Rising Currents and Open Piers
On Monday the first section of Brooklyn Bridge Park, Pier 1, opened to the public, and on Wednesday the exhibition Rising Currents: Projects for New York's Waterfront opened at MoMA. The first is a six-acre portion of an 85-acre park that stretches from roughly Atlantic Avenue on the south to the Brooklyn Bridge on the north (see interactive map) along the East River. The second consists of artists-in-residence at P.S.1 addressing the challenge of sea levels rising from global climate change. So how do we reconcile these apparently opposite ways of thinking about New York's waterfront, when issues of public space (short term) and eco-sustainability (long term) are both seen as important?

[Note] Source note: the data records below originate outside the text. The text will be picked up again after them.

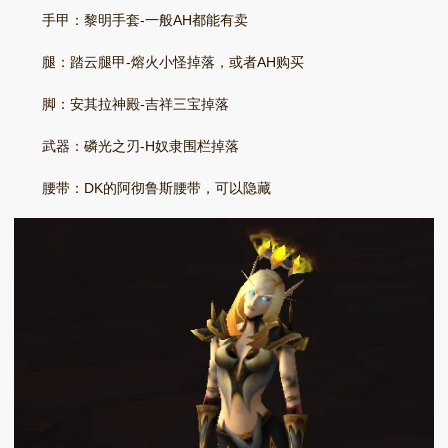
手甲：黎明手套-一般AH都能有卖
腿：踏云腿甲-熔火小怪掉落，或者AH购买
脚：安其拉神殿-吉祥三宝掉落
武器：磷光之刃-H奴隶围栏掉落
腰带：DK的阿彻鲁斯腰带，可以隐藏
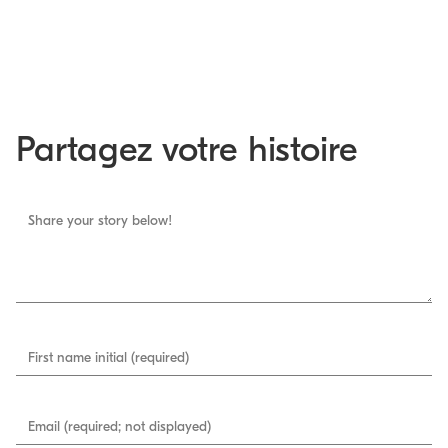
Partagez votre histoire
Share your story below!
First name initial (required)
Email (required; not displayed)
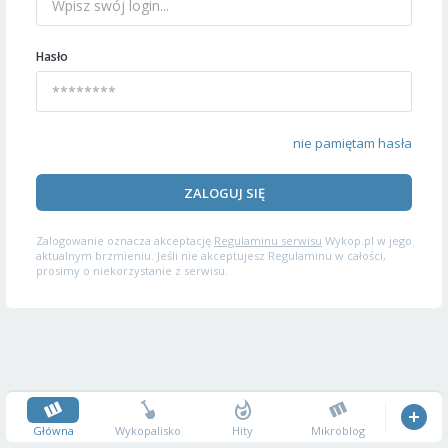
Hasło
nie pamiętam hasła
ZALOGUJ SIĘ
Zalogowanie oznacza akceptację
Regulaminu serwisu
Wykop.pl w jego
aktualnym brzmieniu. Jeśli nie akceptujesz Regulaminu w całości,
prosimy o niekorzystanie z serwisu.
Główna
Wykopalisko
Hity
Mikroblog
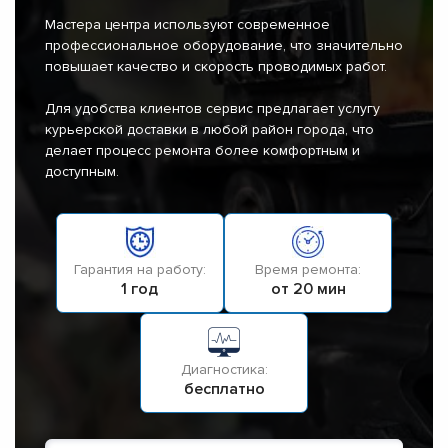
Мастера центра используют современное
профессиональное оборудование, что значительно
повышает качество и скорость проводимых работ.
Для удобства клиентов сервис предлагает услугу
курьерской доставки в любой район города, что
делает процесс ремонта более комфортным и
доступным.
Гарантия на работу:
Время ремонта:
1 год
от 20 мин
Диагностика:
бесплатно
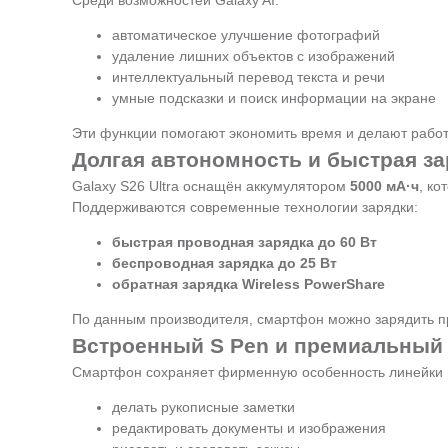
Среди возможностей Galaxy AI:
автоматическое улучшение фотографий
удаление лишних объектов с изображений
интеллектуальный перевод текста и речи
умные подсказки и поиск информации на экране
Эти функции помогают экономить время и делают рабо
Долгая автономность и быстрая за
Galaxy S26 Ultra оснащён аккумулятором
5000 мА·ч
, ко
Поддерживаются современные технологии зарядки:
быстрая проводная зарядка до 60 Вт
беспроводная зарядка до 25 Вт
обратная зарядка Wireless PowerShare
По данным производителя, смартфон можно зарядить 
Встроенный S Pen и премиальный
Смартфон сохраняет фирменную особенность линейки 
делать рукописные заметки
редактировать документы и изображения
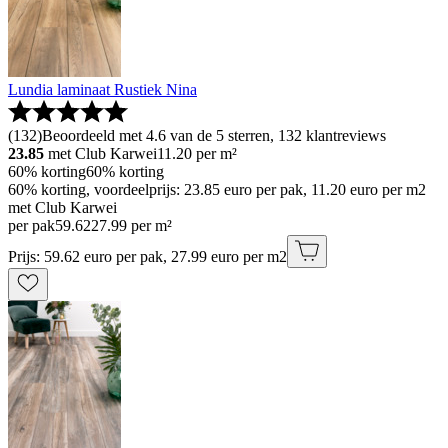
Lundia laminaat Rustiek Nina
(
132
)
Beoordeeld met 4.6 van de 5 sterren, 132 klantreviews
23.85
met Club Karwei
11.20
per m²
60% korting
60% korting
60% korting, voordeelprijs: 23.85 euro per pak, 11.20 euro per m2
met Club Karwei
per pak
59
.
62
27.99 per m²
Prijs: 59.62 euro per pak, 27.99 euro per m2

[Brooklyn Bridge Park Opening | image source]
Brooklyn Bridge Park is the result of a post-industrial landscape shaped by storage and shipping. The park can be seen as the successor to the warehouses that lasted about a century. But if predictions for rising water levels come true, the waterfront's use as a park would have an even shorter lifespan. The Brooklyn Height Promenade overlooking the park will be okay, but the playgrounds and other features designed by Michael Van Valkenburgh would become submerged by the East River. But can lessons from the MoMA exhibition be applied to the design before it's complete? Or will infrastructure addressing rising waters address this and other stretches of New York City shoreline?
[Rising Currents Zones | image source]
Brooklyn Bridge Park sits just north of Zone 4 above, to the right of Zone 0. These and the other zones correspond to the teams developing suitable responses for each; all are based on research by Guy Nordenson and others for Palisades Bay, the New York/New Jersey Upper Bay area. All the responses run counter the traditional, muscular ways of dealing with this sort of infrastructure, i.e. the levees of New Orleans. Holding back the rising currents is not the name of the game. Instead learning from nature's processes and utilizing "soft" infrastructure are the means of exploration for the different contexts. So how does public space, especially that alongside the city's waterways, change as we move forward? A post at the MoMA exhibition blog by NYC Parks & Rec Commissioner Adrian Benepe starts to address this issue:
"the proposals represent some innovative ways to create new realms of public space, places that are not traditional parks, but rather are flexible zones of water and land and plants and animals. We currently tend to look at parks as distinct from other urban forms, with fences, walls, planted buffers— different vocabularies of building materials. While each team has proposed concepts very different from the others, they all redefine the interaction of streets, parks, seawalls, canals, piers, and even the harbor itself."So Brooklyn Bridge Park's interaction with the East River would then be the logical place for addressing a rise in the water level. The hard edge of Pier 1 may give way to a soft zone that allows the rising waters to be dealt with in some manner besides holding it back. If one thing is clear from the exhibition, New York City's solutions to rising sea levels will be a combination of approaches implemented in a multitude of areas. There is no single fix for one area; and even if there were, the ignorance of other shorelines and the interdependence of them all is irresponsible. We'll see if the exhibition shapes Brooklyn Bridge and other NYC park projects as talk about rising sea levels moves from conviction that it is a problem to practical solutions for the future.